We want to make it much easier for governments to create and host open data repositories. To that end we’re proposing a “CKAN Multisite” project, to make it easy to centralize dozens or hundreds of CKAN sites on a single server, driving the cost of an individual repository towards free. We hired the Open Knowledge Foundation—the creators of the CKAN data repository software—to consider our half-baked concept and turn it into a series of actionable proposals. Their draft proposal is now available as Markdown and as a PDF.
We’d like feedback about this throughout the week, before we break up these tasks into components, issue RFPs, and award contracts to begin the work. We’d like to hear from CKAN experts about which components of this should be bid out collectively versus broken up, and about which of these enhancements best advance other goals, even if those goals are unrelated to our project. We’d like to hear from operators of open data repositories about how we can improve on this proposal to better serve their needs. We’d like to hear from people in government about whether this would help make it easier for them to publish data. And, of course, from anybody who has ideas about how to improve on this.
Naturally, we have a GitHub repository for this project, and feedback is best provided there. (Or, if you prefer privacy, they can be sent to me via e-mail.)
Here’s the motivation behind this project.
When somebody in government wants to publish data, there’s a yawning chasm between that desire and their ability to do so. That chasm can only be bridged with time or money. (There are a few free hosting options, so this is improving.) I posit that if a government employee could set up a data repository with no money, a minimal amount of time, and no contract to be signed, we’d see a lot more data being opened up, especially at the state and municipal level.

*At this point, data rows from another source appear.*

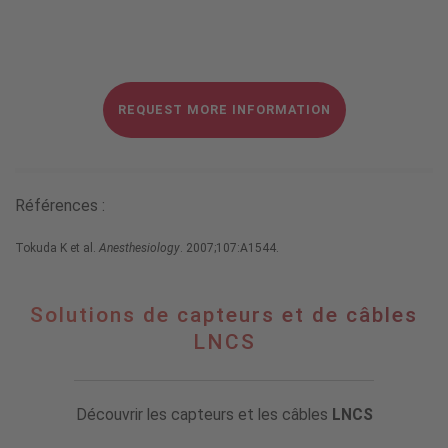
REQUEST MORE INFORMATION
Références :
Tokuda K et al.
Anesthesiology
. 2007;107:A1544.
Solutions de capteurs et de câbles
LNCS
Découvrir les capteurs et les câbles
LNCS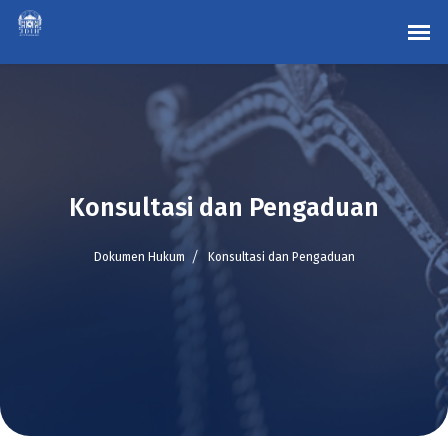
Konsultasi dan Pengaduan
Dokumen Hukum
Konsultasi dan Pengaduan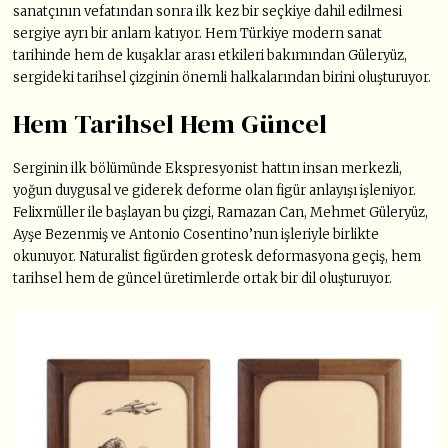
sanatçının vefatından sonra ilk kez bir seçkiye dahil edilmesi
sergiye ayrı bir anlam katıyor. Hem Türkiye modern sanat
tarihinde hem de kuşaklar arası etkileri bakımından Güleryüz,
sergideki tarihsel çizginin önemli halkalarından birini oluşturuyor.
Hem Tarihsel Hem Güncel
Serginin ilk bölümünde Ekspresyonist hattın insan merkezli,
yoğun duygusal ve giderek deforme olan figür anlayışı işleniyor.
Felixmüller ile başlayan bu çizgi, Ramazan Can, Mehmet Güleryüz,
Ayşe Bezenmiş ve Antonio Cosentino’nun işleriyle birlikte
okunuyor. Naturalist figürden grotesk deformasyona geçiş, hem
tarihsel hem de güncel üretimlerde ortak bir dil oluşturuyor.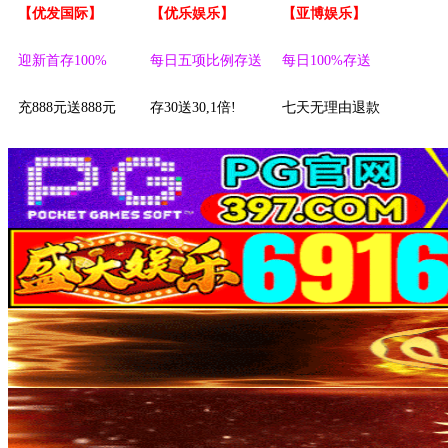
【优发国际】
【优乐娱乐】
【亚博娱乐】
迎新首存100%
每日五项比例存送
每日100%存送
充888元送888元
存30送30,1倍!
七天无理由退款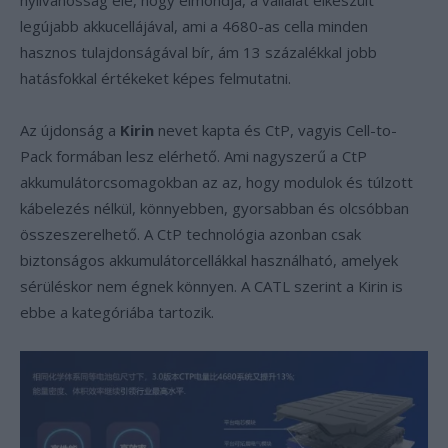
nyilvánosság elé, hogy elmondja, a vállalat elkészült
legújabb akkucellájával, ami a 4680-as cella minden
hasznos tulajdonságával bír, ám 13 százalékkal jobb
hatásfokkal értékeket képes felmutatni.
Az újdonság a
Kirin
nevet kapta és CtP, vagyis Cell-to-
Pack formában lesz elérhető. Ami nagyszerű a CtP
akkumulátorcsomagokban az az, hogy modulok és túlzott
kábelezés nélkül, könnyebben, gyorsabban és olcsóbban
összeszerelhető. A CtP technológia azonban csak
biztonságos akkumulátorcellákkal használható, amelyek
sérüléskor nem égnek könnyen. A CATL szerint a Kirin is
ebbe a kategóriába tartozik.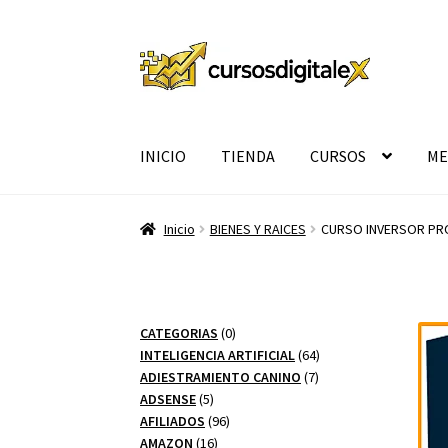
Ir
Ir
a
al
la
contenido
navegación
INICIO
TIENDA
CURSOS
ME
Inicio
BIENES Y RAICES
CURSO INVERSOR PR
0
CATEGORIAS
0
productos
64
INTELIGENCIA ARTIFICIAL
64
7
productos
ADIESTRAMIENTO CANINO
7
5
productos
ADSENSE
5
productos
96
AFILIADOS
96
16
productos
AMAZON
16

Back in July, I wrote that we need to make it trivial to deploy a new instance of CKAN, the popular open-source data repository software. CKAN is famously difficult to install and configure under anything other than ideal circumstances. It seemed like it would make sense to create a master CKAN hosting service, where many CKAN instances could live. State governments could use it to provide free hosting to its agencies or municipalities, or metropolitan planning organizations could use it to provide hosting of planning data. Hosting companies could use it to provide low-cost data repository hosting. There are dozens of applications.
Right now, running dozens of CKAN instances would be laborious and expensive. Each would need its own server (if virtualized), and require security updates and maintenance.
But, with some improvements to CKAN, the required server resources could be made quite minimal, costing only a few dollars a month per site. Standing up a new site could be automated entirely. That gap between desire and ability could be reduced to the time it takes to fill out a registration form and pressing “Submit.”
Why do this with CKAN? Because, of all of the open source data repository packages, CKAN is the most robust and the most popular. Commercial software is out of the question, of course, because without access to the source code, we can’t make improvements to it.
We’re breaking these improvements up into pieces, rather than making a monolithic project out of it. That’s because it may well fail. There may be a reason why this won’t work in CKAN, something that we haven’t seen yet. Maybe we’ll get hung up on technical problems that we can’t resolve. Maybe it’ll cost way more than we thought, and we’ll run out of money. So rather than make a monolithic improvement to CKAN, we want to make a series of small ones, each one of which will make it easier to start a new open data repository. The whole will be greater than the sum of its parts, but the parts won’t be too shabby either.
Please take a few minutes to read the draft proposal, and let me know if you have any thoughts about how to improve it before we get to work.